DATA PROVIDED:
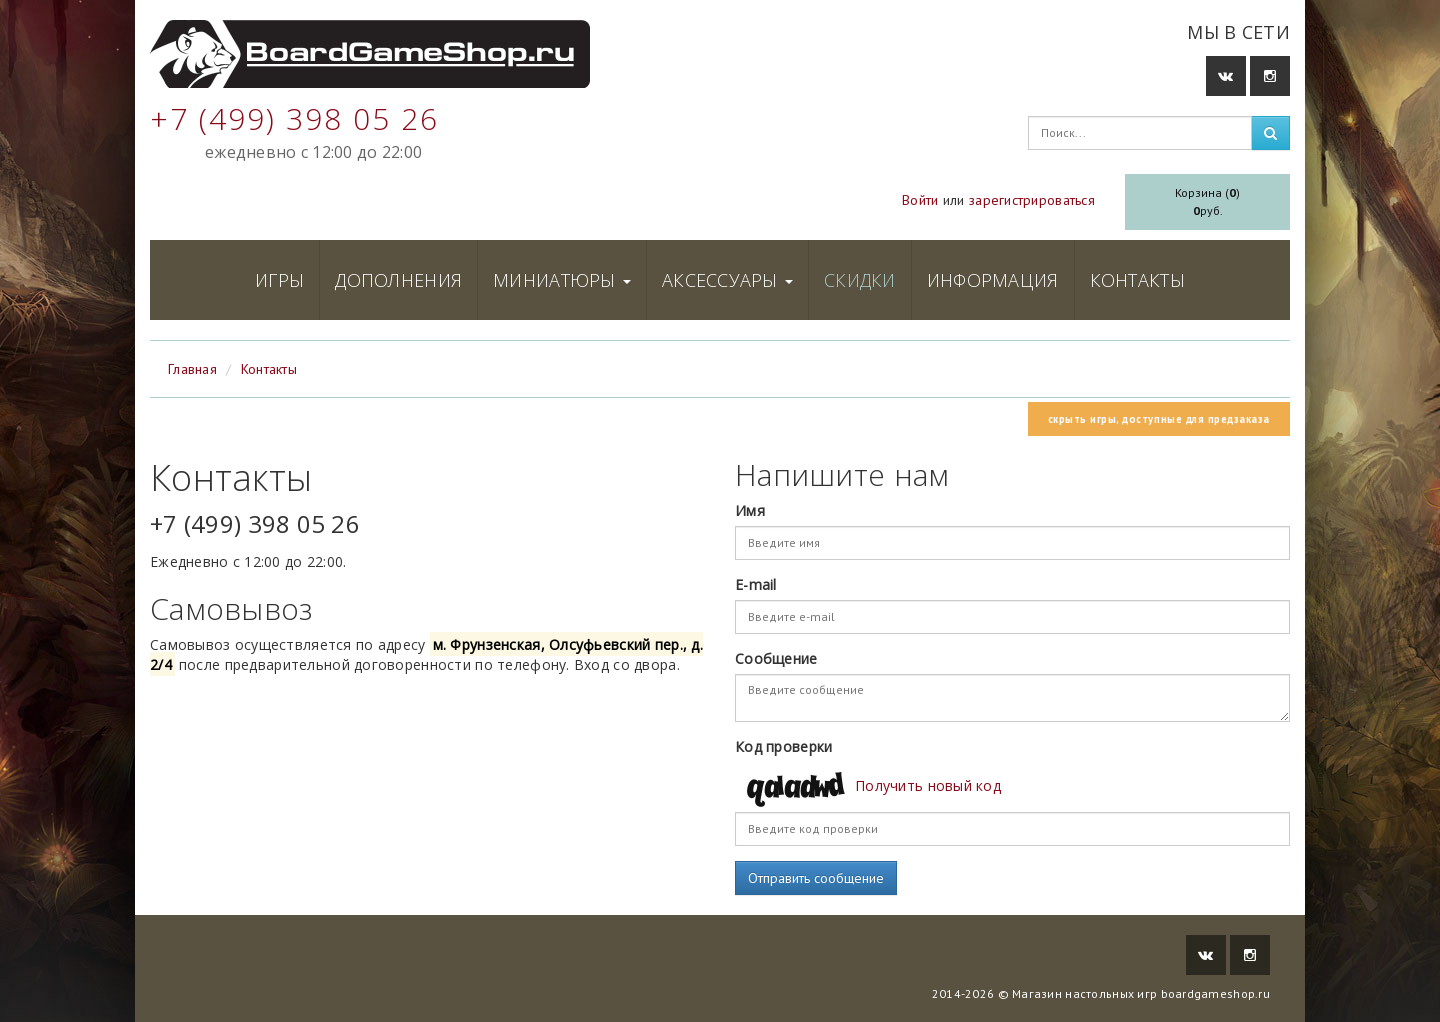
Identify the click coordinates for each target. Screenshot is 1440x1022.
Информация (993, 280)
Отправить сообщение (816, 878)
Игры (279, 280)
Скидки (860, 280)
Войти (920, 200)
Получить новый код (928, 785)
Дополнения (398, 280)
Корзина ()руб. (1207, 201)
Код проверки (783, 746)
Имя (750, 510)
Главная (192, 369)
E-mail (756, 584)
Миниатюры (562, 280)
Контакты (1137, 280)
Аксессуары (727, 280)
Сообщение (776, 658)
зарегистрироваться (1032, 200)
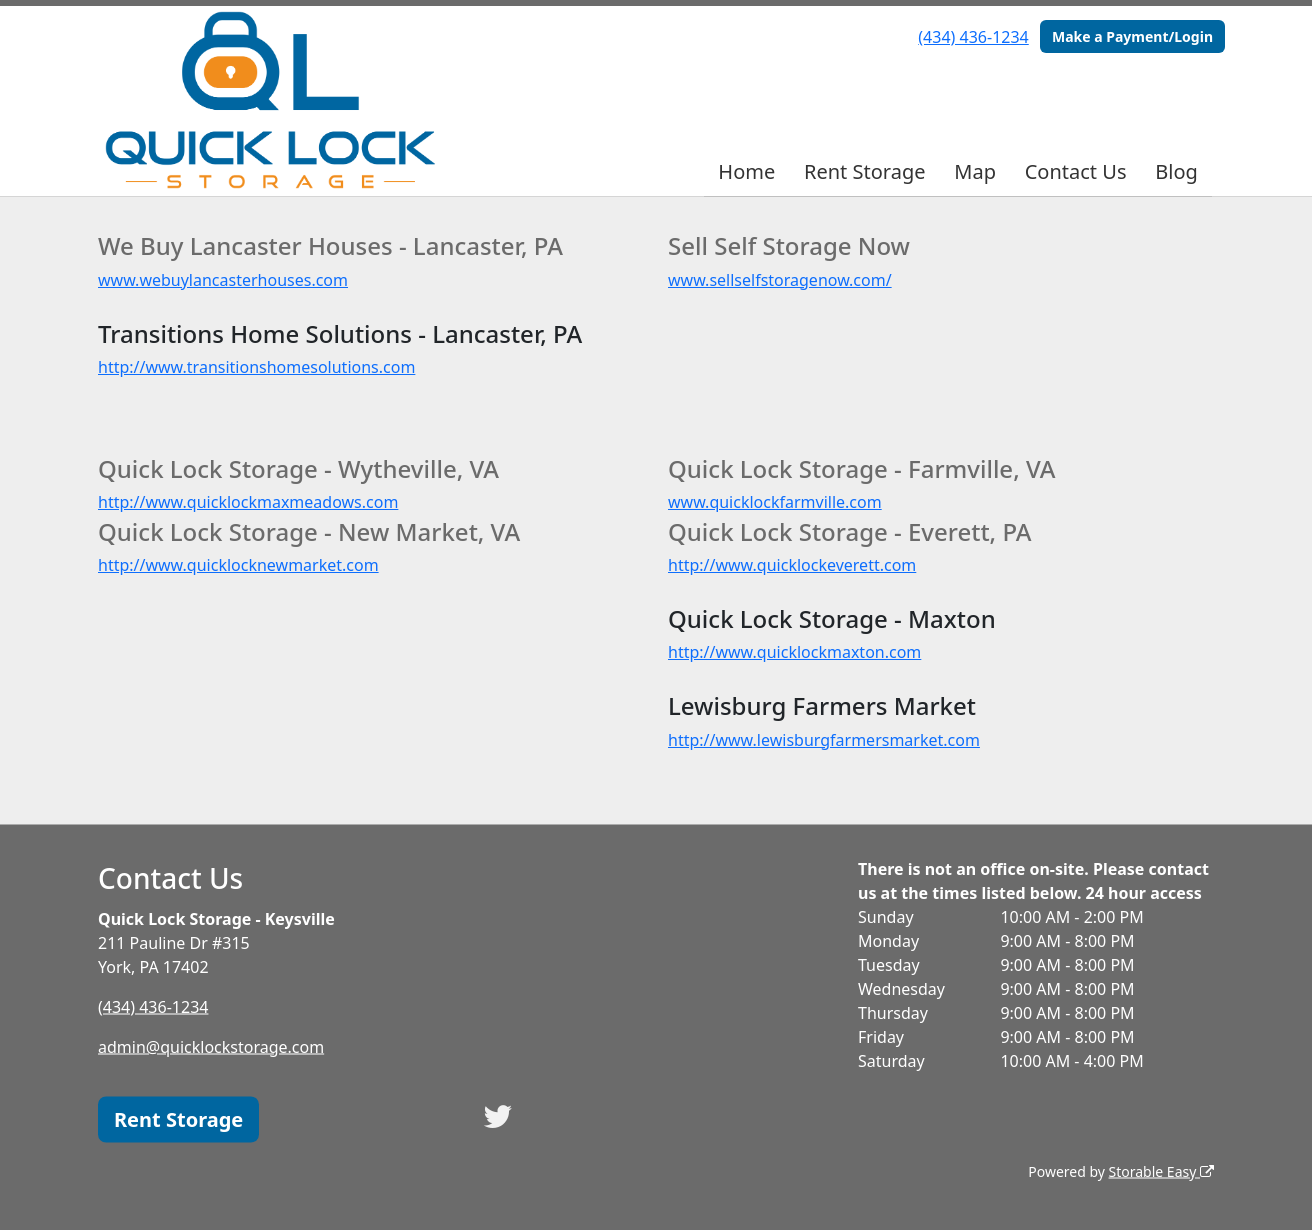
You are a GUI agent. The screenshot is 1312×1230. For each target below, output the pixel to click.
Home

ASSIGNMENT: The answer must be a single number: the count of lines above that contain the word "target".

ANSWER BOX: 2